Purpose Flocculated cohesive suspended sediments (flocs) play an important role in all aquatic environments, facilitating the transport and deposition of sediment and associated contaminants with consequences for aquatic health, material fluxes, and morphological evolution. Accurate modelling of the transport and behaviour of these sediments is critical for a variety of activities including fisheries, aquaculture, shipping, and waste and pollution management and this requires accurate measurement of the physical properties of flocs including porosity. Methods Despite the importance of understanding floc porosity, measurement approaches are indirect or inferential. Here, using mu CT, a novel processing and analysis protocol, we directly quantify porosity in natural sediment flocs. For the first time, the complexity of floc pore spaces is observed in 3-dimensions, enabling the identification and quantification of important pore space and pore network characteristics, namely 3D pore diameter, volume, shape, tortuosity, and connectivity.
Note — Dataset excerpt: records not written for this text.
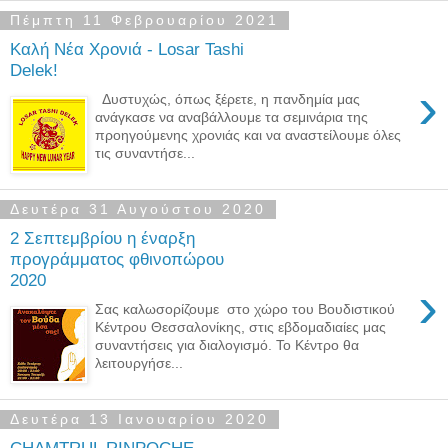
Πέμπτη 11 Φεβρουαρίου 2021
Καλή Νέα Χρονιά - Losar Tashi
Delek!
›
Δυστυχώς, όπως ξέρετε, η πανδημία μας
ανάγκασε να αναβάλλουμε τα σεμινάρια της
προηγούμενης χρονιάς και να αναστείλουμε όλες
τις συναντήσε...
Δευτέρα 31 Αυγούστου 2020
2 Σεπτεμβρίου η έναρξη
προγράμματος φθινοπώρου
2020
›
Σας καλωσορίζουμε στο χώρο του Βουδιστικού
Κέντρου Θεσσαλονίκης, στις εβδομαδιαίες μας
συναντήσεις για διαλογισμό. Το Κέντρο θα
λειτουργήσε...
Δευτέρα 13 Ιανουαρίου 2020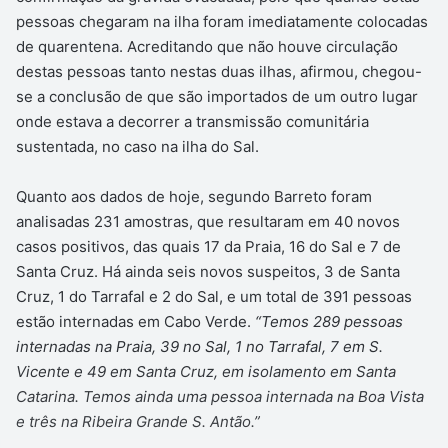
pessoas chegaram na ilha foram imediatamente colocadas
de quarentena. Acreditando que não houve circulação
destas pessoas tanto nestas duas ilhas, afirmou, chegou-
se a conclusão de que são importados de um outro lugar
onde estava a decorrer a transmissão comunitária
sustentada, no caso na ilha do Sal.
Quanto aos dados de hoje, segundo Barreto foram
analisadas 231 amostras, que resultaram em 40 novos
casos positivos, das quais 17 da Praia, 16 do Sal e 7 de
Santa Cruz. Há ainda seis novos suspeitos, 3 de Santa
Cruz, 1 do Tarrafal e 2 do Sal, e um total de 391 pessoas
estão internadas em Cabo Verde.
“Temos 289 pessoas
internadas na Praia, 39 no Sal, 1 no Tarrafal, 7 em S.
Vicente e 49 em Santa Cruz, em isolamento em Santa
Catarina. Temos ainda uma pessoa internada na Boa Vista
e três na Ribeira Grande S. Antão.”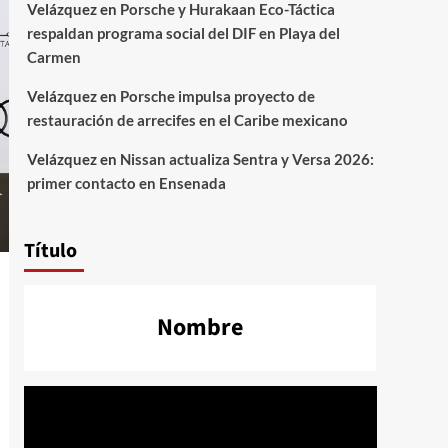
Velázquez
en
Porsche y Hurakaan Eco-Táctica
respaldan programa social del DIF en Playa del
Carmen
Velázquez
en
Porsche impulsa proyecto de
restauración de arrecifes en el Caribe mexicano
Velázquez
en
Nissan actualiza Sentra y Versa 2026:
primer contacto en Ensenada
Título
Nombre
Results We report on the complexity of floc pore space and differentiate effective and isolated pore space enabling new understanding of the hydraulic functioning of floc porosity. We demonstrate that current methodological approaches are overestimating floc porosity by c. 30%. Conclusion These new data have implications for our understanding of the controls on floc dynamics and the function of floc porosity and can improve the parameterisation of current cohesive sediment transport models.

Automated summary

Flocculated cohesive suspended sediments (flocs) play a crucial role in aquatic environments, but accurate measurement of their physical properties, including porosity, is challenging. In this study, a novel processing and analysis protocol using μCT was employed to directly quantify porosity in natural sediment flocs. The results revealed the complexity of floc pore space and identified effective and isolated pore spaces, providing new insights into the hydraulic functioning of floc porosity. Current methodological approaches were found to overestimate floc porosity by approximately 30%.